Volunteer Docent, Class of 2015

Q: How did you become interested in serving as a docent for the Friends of the Elephant Seal? How long have you been a docent?

A: I became interested in elephant seals while a marine biology major at San Diego State University in the 1970’s. At that time, there were no recorded populations of elephant seals along the California coastline. But our professor, Dennis Bostic and a colleague, Dr. Ray Gilmore at the San Diego Natural History Museum, had discovered thriving rookeries on Pacific islands off Baja, California. We hired a fishing vessel from San Diego and a group of us and our professor went to San Benitos and Cedros Islands looking for elephant seals. We found them! We went back many times to photograph, log field notes and do population counts.
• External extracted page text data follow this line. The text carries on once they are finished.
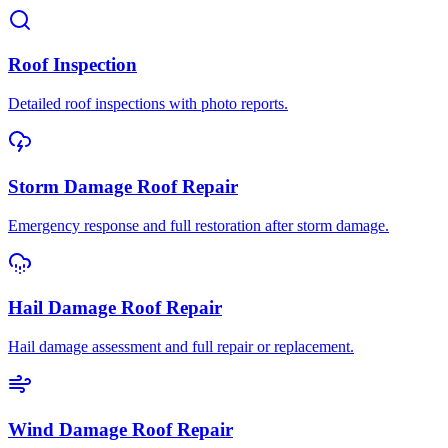
Roof Inspection
Detailed roof inspections with photo reports.
Storm Damage Roof Repair
Emergency response and full restoration after storm damage.
Hail Damage Roof Repair
Hail damage assessment and full repair or replacement.
Wind Damage Roof Repair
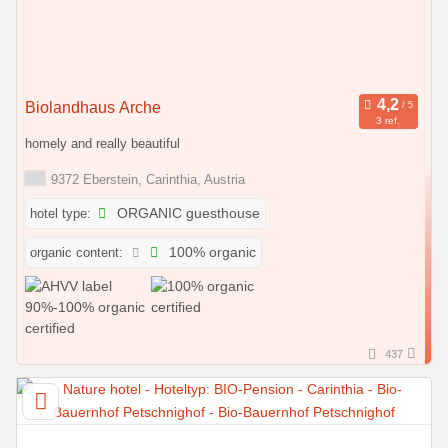
Biolandhaus Arche
3 ref.
homely and really beautiful
9372 Eberstein, Carinthia, Austria
hotel type:
ORGANIC guesthouse
organic content:
100% organic
437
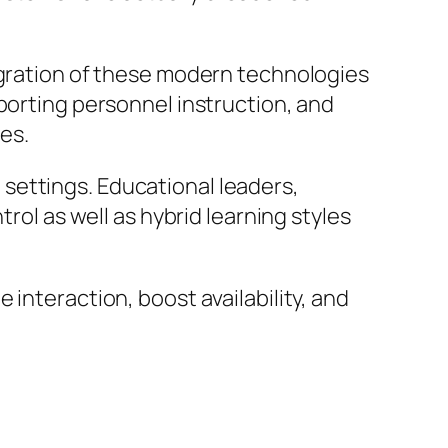
egration of these modern technologies
porting personnel instruction, and
es.
settings. Educational leaders,
rol as well as hybrid learning styles
interaction, boost availability, and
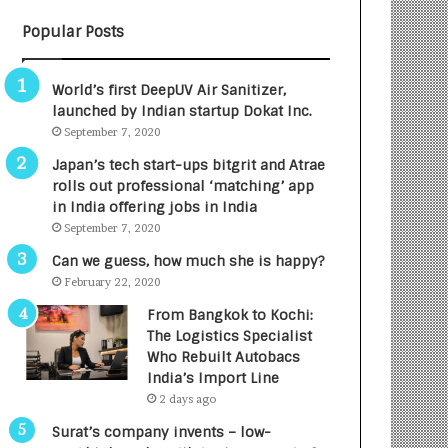
B
A
Popular Posts
3
R
R
E
I
T
World’s first DeepUV Air Sanitizer,
m
u
launched by Indian startup Dokat Inc.
p
r
September 7, 2020
a
n
c
e
Japan’s tech start-ups bitgrit and Atrae
t
d
rolls out professional ‘matching’ app
A
R
in India offering jobs in India
g
s
September 7, 2020
e
.
Can we guess, how much she is happy?
n
7
February 22, 2020
c
,
y
0
From Bangkok to Kochi:
L
0
The Logistics Specialist
a
0
Who Rebuilt Autobacs
u
I
India’s Import Line
n
n
2 days ago
c
t
Surat’s company invents – low-
h
o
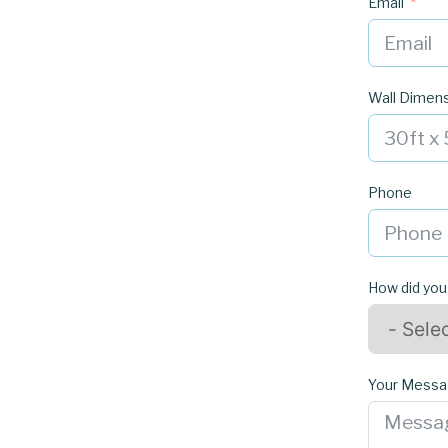
Email
Wall Dimen
Phone
How did you
Your Mess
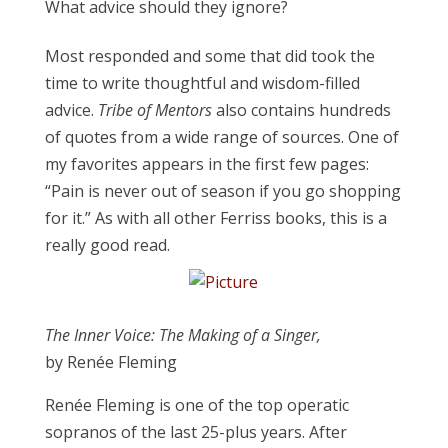
What advice should they ignore?
Most responded and some that did took the
time to write thoughtful and wisdom-filled
advice.
Tribe of Mentors
also contains hundreds
of quotes from a wide range of sources. One of
my favorites appears in the first few pages:
“Pain is never out of season if you go shopping
for it.” As with all other Ferriss books, this is a
really good read.
The Inner Voice: The Making of a Singer,
by
Renée
Fleming
Renée Fleming is one of the top operatic
sopranos of the last 25-plus years. After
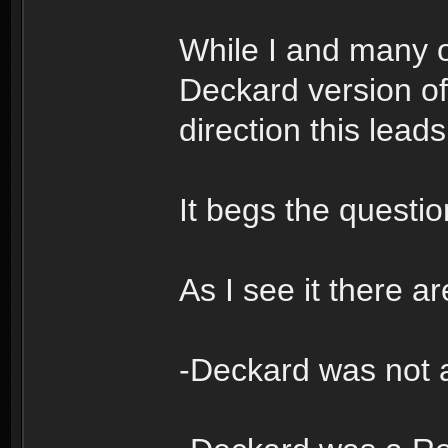
While I and many o
Deckard version of 
direction this leads
It begs the quest
As I see it there ar
-Deckard was not 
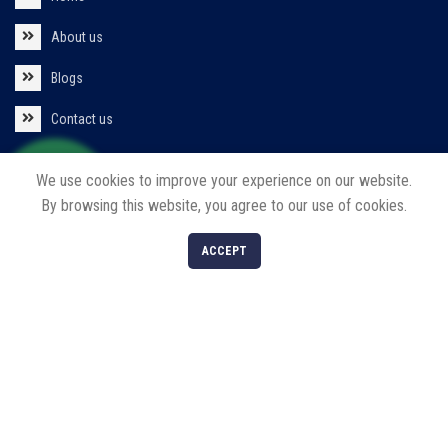
About us
Blogs
Contact us
Policies
We use cookies to improve your experience on our website.
By browsing this website, you agree to our use of cookies.
Privacy Policy
0
ACCEPT
Return/Refund/Cancel Policy
Shop
Filters
Cart
My account
Our Products
Solar Products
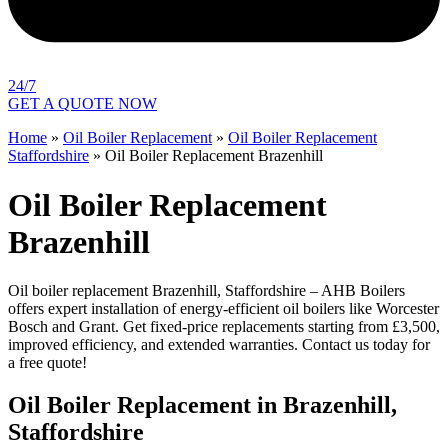
24/7
GET A QUOTE NOW
Home
»
Oil Boiler Replacement
»
Oil Boiler Replacement
Staffordshire
»
Oil Boiler Replacement Brazenhill
Oil Boiler Replacement
Brazenhill
Oil boiler replacement Brazenhill, Staffordshire – AHB Boilers
offers expert installation of energy-efficient oil boilers like Worcester
Bosch and Grant. Get fixed-price replacements starting from £3,500,
improved efficiency, and extended warranties. Contact us today for
a free quote!
Oil Boiler Replacement in Brazenhill,
Staffordshire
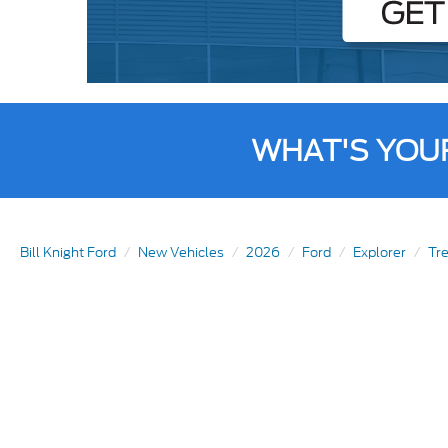
WHAT'S YOU
Bill Knight Ford
New Vehicles
2026
Ford
Explorer
Tr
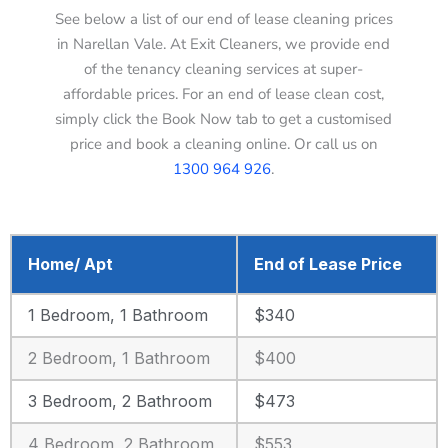
See below a list of our end of lease cleaning prices
in Narellan Vale. At Exit Cleaners, we provide end
of the tenancy cleaning services at super-
affordable prices. For an end of lease clean cost,
simply click the Book Now tab to get a customised
price and book a cleaning online. Or call us on
1300 964 926
.
Home/ Apt
End of Lease Price
1 Bedroom, 1 Bathroom
$340
2 Bedroom, 1 Bathroom
$400
3 Bedroom, 2 Bathroom
$473
4 Bedroom, 2 Bathroom
$553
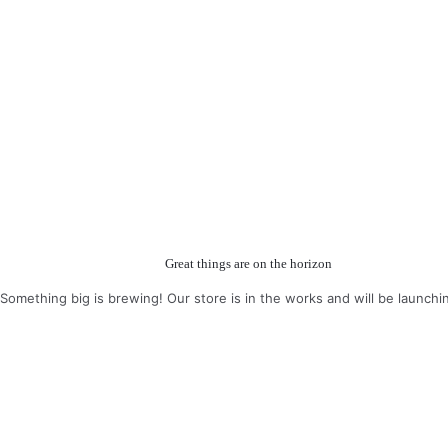
Great things are on the horizon
Something big is brewing! Our store is in the works and will be launchi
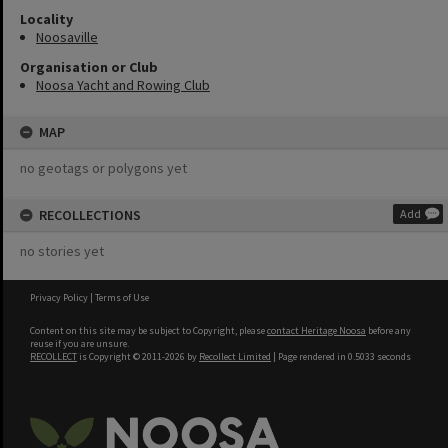
Locality
Noosaville
Organisation or Club
Noosa Yacht and Rowing Club
MAP
no geotags or polygons yet
RECOLLECTIONS
Add
no stories yet
Privacy Policy
|
Terms of Use
Content on this site may be subject to Copyright, please
contact Heritage Noosa
before any
reuse if you are unsure.
RECOLLECT
is Copyright © 2011-2026 by
Recollect Limited
| Page rendered in
0.5033
seconds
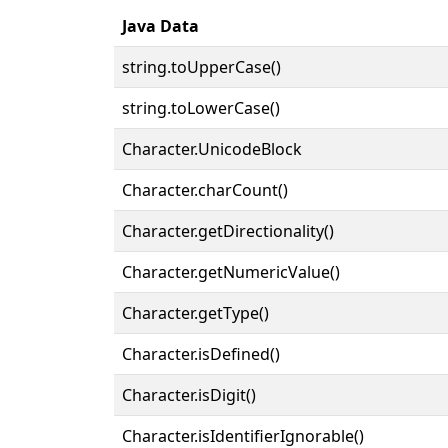
Java Data
string.toUpperCase()
string.toLowerCase()
Character.UnicodeBlock
Character.charCount()
Character.getDirectionality()
Character.getNumericValue()
Character.getType()
Character.isDefined()
Character.isDigit()
Character.isIdentifierIgnorable()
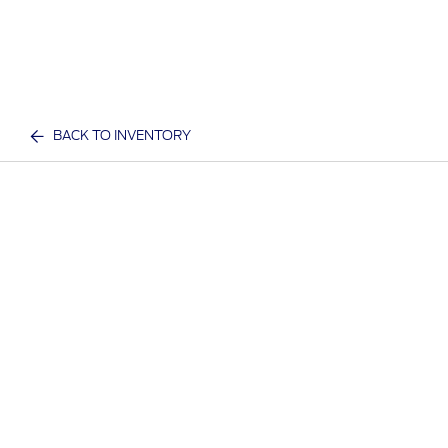
BACK TO INVENTORY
It was such a wonderful experience. There were no roads yet (paved) down Baja, so it was still this pristine, natural place full of sea life and marine mammals.

I always kept the love of watching elephant seals in my heart. As I moved up the Central Coast, my husband and I would hike up near San Simeon. I kept reading literature from Dr. Ken Norris and other marine biologists who would write from time to time about elephant seals. They were making a comeback, like the California gray whales, and soon a small population was showing up near Piedras Blancas Lighthouse. I would take my husband and our two boys up there for picnics “with the seals.” We’d eat on the bluffs and have the seals all to ourselves at that time.

Q: What is the most common or popular question you receive?

A: The thing that strikes me the most when I talk to visitors is how many of come from places that do not have such a beautiful marine sanctuary in their part of the world, full of amazing wildlife like we do. People from other countries (and inland states) are so astonished they can stand feet away from these wild, magnificent animals on our boardwalk or at the north beach, within the safety of the boundary fence, of course. So many have never seen a seal before, and they express gratitude over and over for giving them this opportunity to experience “the real deal.” It fills my heart to see such deep appreciation grow on the faces of tourists and their children when they visit the rookery. Even better, they leave with a greater understanding of why we need to work to protect this important place and these magnificent creatures.

Q: What is your favorite thing to teach visitors about the San Simeon Elephant Seal?

A: I began home schooling my youngest son and part of his studies was keeping field notes on the Northern Elephant Seal. We’d spend days at the rookery, and I taught him how to be a good observer-noting scars, tags, other characteristics of the elephant seals and charting their yearly cycles. He soon became a lover of all things about the ocean.

Q: Why is your role as a docent so important in fulfilling the mission of the Friends of Elephant Seal?

A: I found out about the Friends of the Elephant Seals and felt it would be a wonderful way to give back to the seals who have brought so much pleasure and learning to my life. I was working part time as an elementary school teacher at the time and would docent on my off days.

Q: What has been the most rewarding part of being a docent?

A: I loved sharing by experience and knowledge and about 15 years later, I retired from teaching and the first thing I did was take the training course again, to renew my commitment to educating people about these wonderful animals and the preservation of our ocean.

Q: What else would you like to share about your role as a docent?

A: Despite a very busy life taking care of my grandchild and working for other volunteer organizations, the elephant seals will always have a place in my heart, and my time with them is very precious! I look forward to when my granddaughter is old enough to come to the rookery with me as the next generation of elephant seal lovers and protectors!